I love your bookstore, too. Just hearing you talk about it, I love it too.

I'm sorry you have to say good-bye.

Good-bye Inklings bookstore. Thank you for being such a good friend to my friend, and giving him so many wonderful things.

dolorah said...

I just hate seeing another small, independent business close down. As a former business owner myself - not books - who had to shut down due to conglomerate competetion, I empathize.

And if I lived in your area, I would have shopped your store first for all my book reading needs I'm sure, as local businesses still have my first loyalty.

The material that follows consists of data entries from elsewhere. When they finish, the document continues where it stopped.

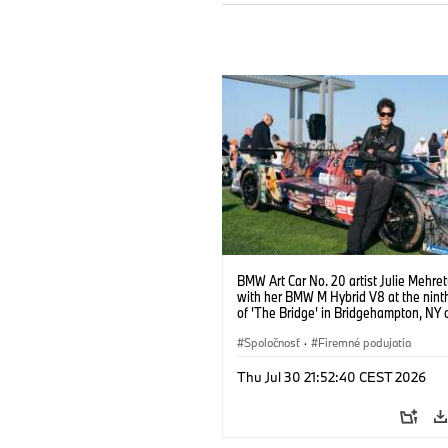
BMW Art Car No. 20 artist Julie Mehre
with her BMW M Hybrid V8 at the ninth
of 'The Bridge' in Bridgehampton, NY 
September 13, 2025. Photo credit Ben
@benfrankephoto.
Spoločnosť
·
Firemné podujatia
Thu Jul 30 21:52:40 CEST 2026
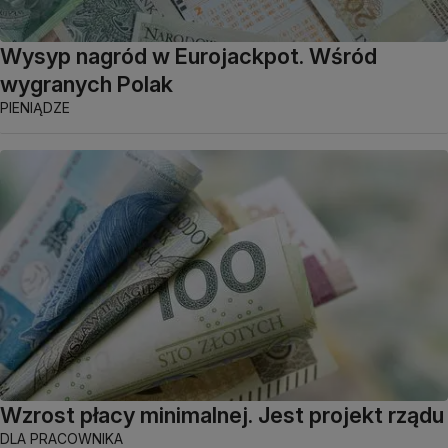
Wysyp nagród w Eurojackpot. Wśród
wygranych Polak
PIENIĄDZE
Wzrost płacy minimalnej. Jest projekt rządu
DLA PRACOWNIKA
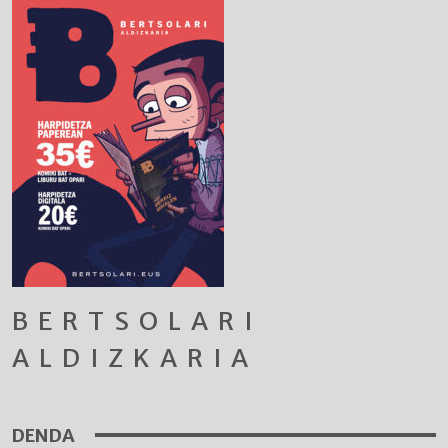
BERTSOLARI
ALDIZKARIA
DENDA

People tease me about this "fault", but I don't care/

So sorry for your loss Bryan, but I hope the future holds some ray of promise.

Good Luck to you.

(And hey, if you need a home for some of those books that are cluttering up your living room - I'll pay shipping. Really!!)


...........dhole

Bryan Russell said...

Thanks, Donna!

How much do you think it would cost to ship you 20,000 books?

:)

Bryan Russell said...

Hey, I fixed the Chinese in the other comment! Okay, Blogger fixed it. A nice little chew treat for Blogger! Good blog.

dolorah said...

I'll let you know the cost after my first shipment of my novel. I should sell at least that many in the first run, right? I'll ask the publisher.

........dhole

Bryan Russell said...

Donna,

Of course! Everyone sells that much, right?


:)

Susan Kaye Quinn said...

This makes me sad, Bryan.

Not for you, although I know the heart-wrenching and bitter-sweetness must fill you right now. But I know you are going to take all Inklings has given you during your literary adventure together and spin it into something even greater. Something that will touch even more hearts.

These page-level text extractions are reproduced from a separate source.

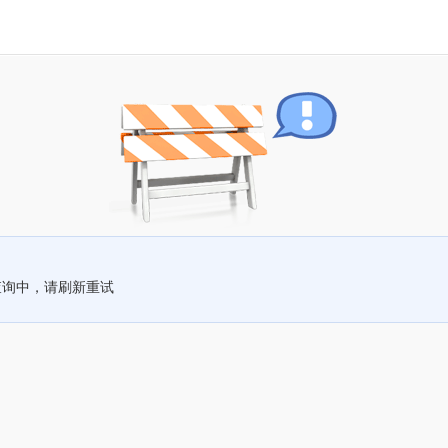
查询中，请刷新重试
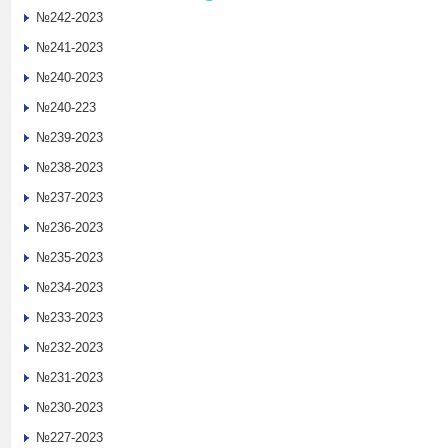
№242-2023
№241-2023
№240-2023
№240-223
№239-2023
№238-2023
№237-2023
№236-2023
№235-2023
№234-2023
№233-2023
№232-2023
№231-2023
№230-2023
№227-2023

No, I'm sad for your patron's loss, the community's loss. They won't so easily be able to carry the hard won connections forward, without the bridge of Inklings to bring them together.

But you will. And for that I am thankful.

I hope you keep sharing your journey with us.

Bookworm1605 said...

It's sad in so many ways to lose a business but to me, an old fashioned, walk-in-the-door, acres of musty old tomes bookstore represents so much more than a financial endeavor. For those of us who love books, bookstores like yours are sanctuaries. We have a Books-a-Million in my town but, other than the coffee, I don't like it so much. I'd a whole lot rather spend my time in that old used bookshop that I frequented in my college days. The smells in REAL bookstores are less chemical and more...spiritual.

I've never been in your store but I'll miss it nonetheless. It was on my list of destinations for a future road trip.

New York City
Niagara Falls
Inklings Bookshop
Grand Canyon

I don't think the trip is going to be worth it without the Windsor leg...

Bryan Russell said...

Book, when Windsor collapses into the Detroit River it will be a fabulous tourist attraction in its own right! The Ugly Submerged City. It'll be very popular, I'm sure.

And Niagara Falls is worth seeing. My wife and I have been there a few times.

K. A. Jordan said...

Ahh - I just came back for a peek and got the news. Sorry to hear that you are closing the shop. The economy is so nasty bad all over.

Well, take heart - there are always other adventures.